→ Problem details:
Exactly as written, output each of the lines below, with no images.

→ Extracted records:

+ + + +

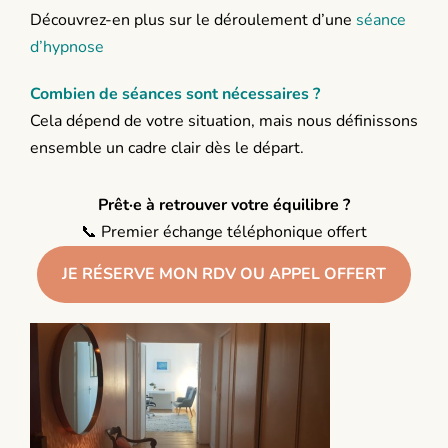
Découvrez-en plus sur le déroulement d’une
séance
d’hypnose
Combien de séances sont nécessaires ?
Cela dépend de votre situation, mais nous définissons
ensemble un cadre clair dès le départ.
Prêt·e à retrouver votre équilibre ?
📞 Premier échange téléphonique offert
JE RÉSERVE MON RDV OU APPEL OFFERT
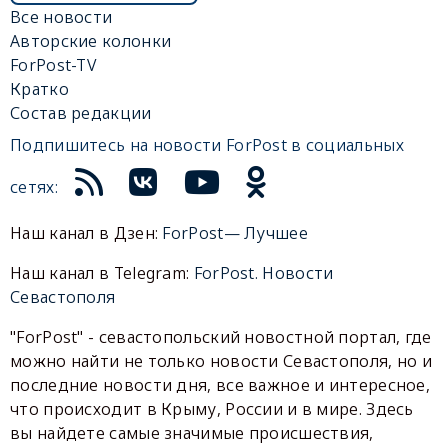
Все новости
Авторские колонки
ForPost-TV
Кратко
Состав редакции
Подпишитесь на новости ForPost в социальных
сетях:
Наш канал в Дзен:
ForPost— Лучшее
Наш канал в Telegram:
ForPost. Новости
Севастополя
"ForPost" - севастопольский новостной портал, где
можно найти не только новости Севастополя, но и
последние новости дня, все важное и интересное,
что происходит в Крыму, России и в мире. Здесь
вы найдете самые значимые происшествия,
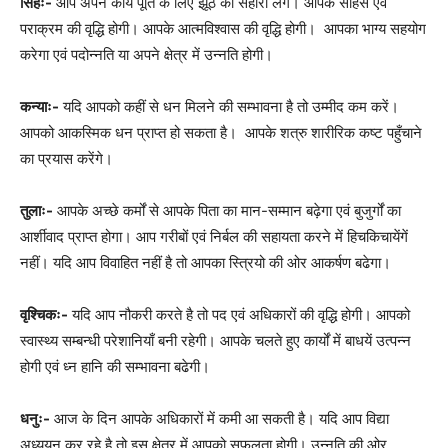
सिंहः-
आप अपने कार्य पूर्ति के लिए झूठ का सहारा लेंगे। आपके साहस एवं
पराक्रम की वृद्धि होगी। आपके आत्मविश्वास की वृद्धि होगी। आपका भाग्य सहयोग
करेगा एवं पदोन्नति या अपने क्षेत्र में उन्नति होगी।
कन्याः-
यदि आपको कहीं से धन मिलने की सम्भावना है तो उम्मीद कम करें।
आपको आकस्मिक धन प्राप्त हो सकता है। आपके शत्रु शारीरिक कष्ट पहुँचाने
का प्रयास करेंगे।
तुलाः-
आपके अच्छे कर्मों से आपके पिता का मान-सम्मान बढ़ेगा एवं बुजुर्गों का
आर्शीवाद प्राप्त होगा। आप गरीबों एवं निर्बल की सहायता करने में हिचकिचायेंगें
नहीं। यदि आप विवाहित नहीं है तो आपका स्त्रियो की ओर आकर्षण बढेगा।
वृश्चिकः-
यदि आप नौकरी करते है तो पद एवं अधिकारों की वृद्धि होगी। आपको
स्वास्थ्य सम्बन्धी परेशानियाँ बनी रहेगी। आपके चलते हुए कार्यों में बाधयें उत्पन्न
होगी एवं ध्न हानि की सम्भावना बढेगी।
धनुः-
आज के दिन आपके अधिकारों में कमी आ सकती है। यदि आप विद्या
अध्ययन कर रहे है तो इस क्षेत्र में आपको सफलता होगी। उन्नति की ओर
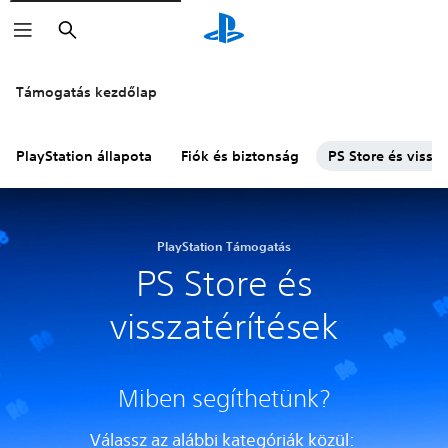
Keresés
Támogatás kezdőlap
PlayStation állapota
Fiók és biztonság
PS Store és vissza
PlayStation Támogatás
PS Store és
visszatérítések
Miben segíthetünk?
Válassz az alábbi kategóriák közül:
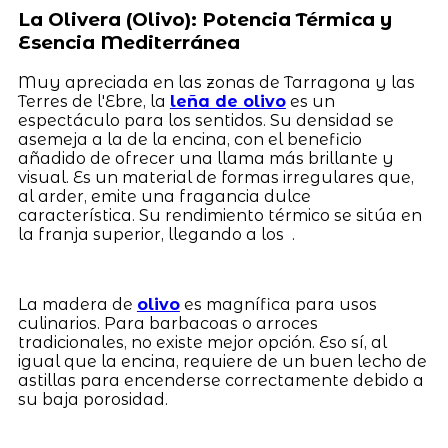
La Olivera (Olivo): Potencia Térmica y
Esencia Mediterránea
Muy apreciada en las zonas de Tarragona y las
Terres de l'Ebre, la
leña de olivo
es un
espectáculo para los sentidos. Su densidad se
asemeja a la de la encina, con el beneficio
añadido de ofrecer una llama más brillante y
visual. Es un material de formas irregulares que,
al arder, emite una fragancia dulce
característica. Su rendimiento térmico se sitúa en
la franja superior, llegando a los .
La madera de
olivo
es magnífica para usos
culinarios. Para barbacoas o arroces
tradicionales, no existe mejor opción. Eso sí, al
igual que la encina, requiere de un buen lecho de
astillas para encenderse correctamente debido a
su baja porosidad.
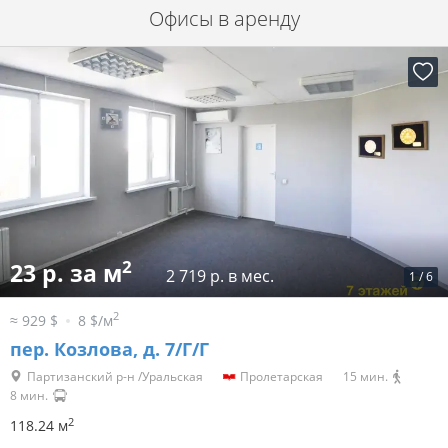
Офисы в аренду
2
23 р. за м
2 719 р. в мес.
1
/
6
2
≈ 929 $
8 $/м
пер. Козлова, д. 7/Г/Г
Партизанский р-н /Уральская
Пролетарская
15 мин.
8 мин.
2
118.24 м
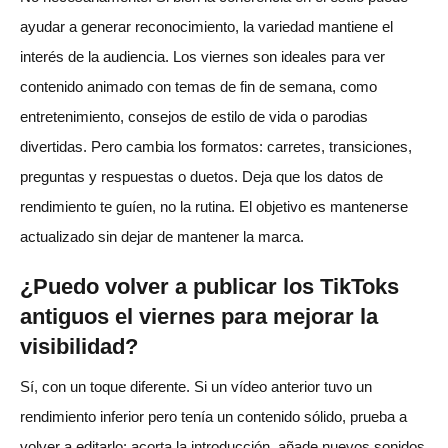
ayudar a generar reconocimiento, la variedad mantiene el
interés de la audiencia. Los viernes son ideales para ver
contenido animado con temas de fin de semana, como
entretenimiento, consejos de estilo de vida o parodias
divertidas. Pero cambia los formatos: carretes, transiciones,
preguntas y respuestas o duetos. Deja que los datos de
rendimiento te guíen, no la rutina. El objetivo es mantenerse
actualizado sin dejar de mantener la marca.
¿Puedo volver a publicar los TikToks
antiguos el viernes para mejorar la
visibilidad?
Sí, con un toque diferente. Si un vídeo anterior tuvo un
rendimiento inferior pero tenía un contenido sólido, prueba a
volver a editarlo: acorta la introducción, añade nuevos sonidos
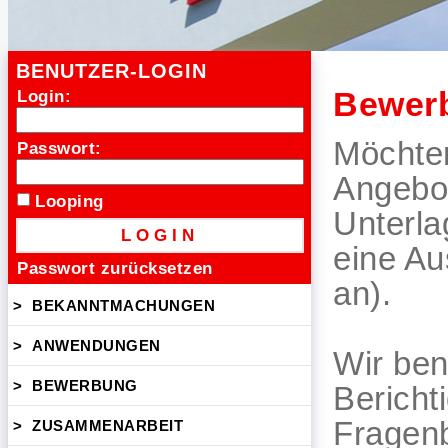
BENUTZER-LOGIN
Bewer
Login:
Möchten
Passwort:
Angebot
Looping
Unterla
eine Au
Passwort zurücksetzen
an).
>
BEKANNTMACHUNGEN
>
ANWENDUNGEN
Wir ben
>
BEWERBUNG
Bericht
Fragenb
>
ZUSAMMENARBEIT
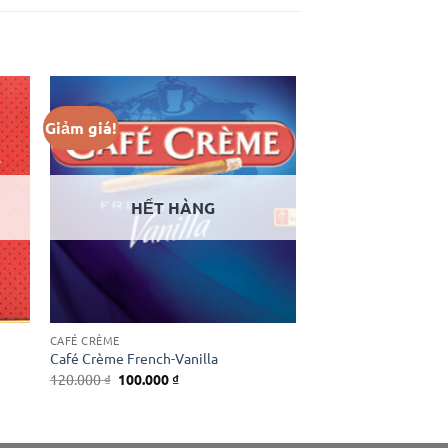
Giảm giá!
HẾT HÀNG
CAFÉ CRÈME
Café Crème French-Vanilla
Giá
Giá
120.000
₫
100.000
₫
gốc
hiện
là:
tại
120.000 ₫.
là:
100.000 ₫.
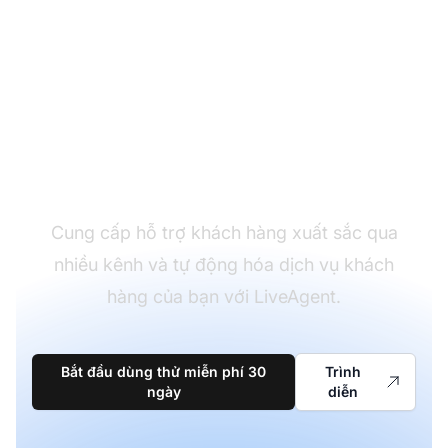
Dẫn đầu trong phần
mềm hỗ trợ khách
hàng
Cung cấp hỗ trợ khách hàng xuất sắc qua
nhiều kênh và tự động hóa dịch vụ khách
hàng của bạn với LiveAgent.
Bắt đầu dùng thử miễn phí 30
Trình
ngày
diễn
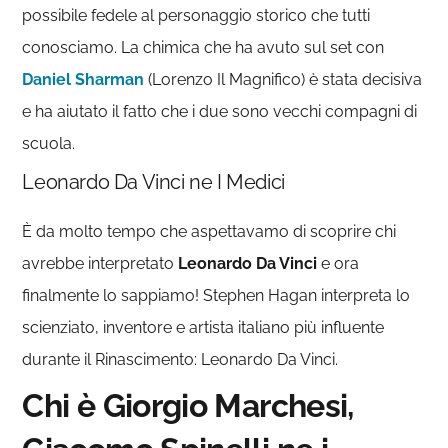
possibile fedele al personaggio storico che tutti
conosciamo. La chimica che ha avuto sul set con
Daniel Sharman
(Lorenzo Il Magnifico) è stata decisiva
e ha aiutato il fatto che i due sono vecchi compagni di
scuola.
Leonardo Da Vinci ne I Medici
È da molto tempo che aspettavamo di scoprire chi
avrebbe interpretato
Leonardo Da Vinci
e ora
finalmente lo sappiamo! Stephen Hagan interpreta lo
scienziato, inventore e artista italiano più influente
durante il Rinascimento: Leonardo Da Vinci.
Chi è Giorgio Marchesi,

+ + + +

→ Solution:
Découvrez-en plus sur le déroulement d’une
séance
d’hypnose
Combien de séances sont nécessaires ?
Cela dépend de votre situation, mais nous définissons
ensemble un cadre clair dès le départ.
Prêt·e à retrouver votre équilibre ?
📞 Premier échange téléphonique offert
JE RÉSERVE MON RDV OU APPEL OFFERT
Все новости
Авторские колонки
ForPost-TV
Кратко
Состав редакции
Подпишитесь на новости ForPost в социальных
сетях:
Наш канал в Дзен:
ForPost— Лучшее
Наш канал в Telegram:
ForPost. Новости
Севастополя
"ForPost" - севастопольский новостной портал, где
можно найти не только новости Севастополя, но и
последние новости дня, все важное и интересное,
что происходит в Крыму, России и в мире. Здесь
вы найдете самые значимые происшествия,
सिंहः-
आप अपने कार्य पूर्ति के लिए झूठ का सहारा लेंगे। आपके साहस एवं
पराक्रम की वृद्धि होगी। आपके आत्मविश्वास की वृद्धि होगी। आपका भाग्य सहयोग
करेगा एवं पदोन्नति या अपने क्षेत्र में उन्नति होगी।
कन्याः-
यदि आपको कहीं से धन मिलने की सम्भावना है तो उम्मीद कम करें।
आपको आकस्मिक धन प्राप्त हो सकता है। आपके शत्रु शारीरिक कष्ट पहुँचाने
का प्रयास करेंगे।
तुलाः-
आपके अच्छे कर्मों से आपके पिता का मान-सम्मान बढ़ेगा एवं बुजुर्गों का
आर्शीवाद प्राप्त होगा। आप गरीबों एवं निर्बल की सहायता करने में हिचकिचायेंगें
नहीं। यदि आप विवाहित नहीं है तो आपका स्त्रियो की ओर आकर्षण बढेगा।
वृश्चिकः-
यदि आप नौकरी करते है तो पद एवं अधिकारों की वृद्धि होगी। आपको
स्वास्थ्य सम्बन्धी परेशानियाँ बनी रहेगी। आपके चलते हुए कार्यों में बाधयें उत्पन्न
होगी एवं ध्न हानि की सम्भावना बढेगी।
धनुः-
आज के दिन आपके अधिकारों में कमी आ सकती है। यदि आप विद्या
अध्ययन कर रहे है तो इस क्षेत्र में आपको सफलता होगी। उन्नति की ओर
Keresés
Támogatás kezdőlap
PlayStation állapota
Fiók és biztonság
PS Store és vissza
PlayStation Támogatás
PS Store és
visszatérítések
Miben segíthetünk?
Válassz az alábbi kategóriák közül:
La Olivera (Olivo): Potencia Térmica y
Esencia Mediterránea
Muy apreciada en las zonas de Tarragona y las
Terres de l'Ebre, la
leña de olivo
es un
espectáculo para los sentidos. Su densidad se
asemeja a la de la encina, con el beneficio
añadido de ofrecer una llama más brillante y
visual. Es un material de formas irregulares que,
al arder, emite una fragancia dulce
característica. Su rendimiento térmico se sitúa en
la franja superior, llegando a los .
La madera de
olivo
es magnífica para usos
culinarios. Para barbacoas o arroces
tradicionales, no existe mejor opción. Eso sí, al
igual que la encina, requiere de un buen lecho de
astillas para encenderse correctamente debido a
su baja porosidad.
Офисы в аренду
2
23 р. за м
2 719 р. в мес.
1
/
6
2
≈ 929 $
8 $/м
пер. Козлова, д. 7/Г/Г
Партизанский р-н /Уральская
Пролетарская
15 мин.
8 мин.
2
118.24 м
ayudar a generar reconocimiento, la variedad mantiene el
interés de la audiencia. Los viernes son ideales para ver
contenido animado con temas de fin de semana, como
entretenimiento, consejos de estilo de vida o parodias
divertidas. Pero cambia los formatos: carretes, transiciones,
preguntas y respuestas o duetos. Deja que los datos de
rendimiento te guíen, no la rutina. El objetivo es mantenerse
actualizado sin dejar de mantener la marca.
¿Puedo volver a publicar los TikToks
antiguos el viernes para mejorar la
visibilidad?
Sí, con un toque diferente. Si un vídeo anterior tuvo un
rendimiento inferior pero tenía un contenido sólido, prueba a
volver a editarlo: acorta la introducción, añade nuevos sonidos
BENUTZER-LOGIN
Bewer
Login:
Möchten
Passwort:
Angebot
Looping
Unterla
eine Au
Passwort zurücksetzen
an).
>
BEKANNTMACHUNGEN
>
ANWENDUNGEN
Wir ben
>
BEWERBUNG
Bericht
Fragenb
>
ZUSAMMENARBEIT
Giảm giá!
HẾT HÀNG
CAFÉ CRÈME
Café Crème French-Vanilla
Giá
Giá
120.000
₫
100.000
₫
gốc
hiện
là:
tại
120.000 ₫.
là:
100.000 ₫.
Dẫn đầu trong phần
mềm hỗ trợ khách
hàng
Cung cấp hỗ trợ khách hàng xuất sắc qua
nhiều kênh và tự động hóa dịch vụ khách
hàng của bạn với LiveAgent.
Bắt đầu dùng thử miễn phí 30
Trình
ngày
diễn
possibile fedele al personaggio storico che tutti
conosciamo. La chimica che ha avuto sul set con
Daniel Sharman
(Lorenzo Il Magnifico) è stata decisiva
e ha aiutato il fatto che i due sono vecchi compagni di
scuola.
Leonardo Da Vinci ne I Medici
È da molto tempo che aspettavamo di scoprire chi
avrebbe interpretato
Leonardo Da Vinci
e ora
finalmente lo sappiamo! Stephen Hagan interpreta lo
scienziato, inventore e artista italiano più influente
durante il Rinascimento: Leonardo Da Vinci.
Chi è Giorgio Marchesi,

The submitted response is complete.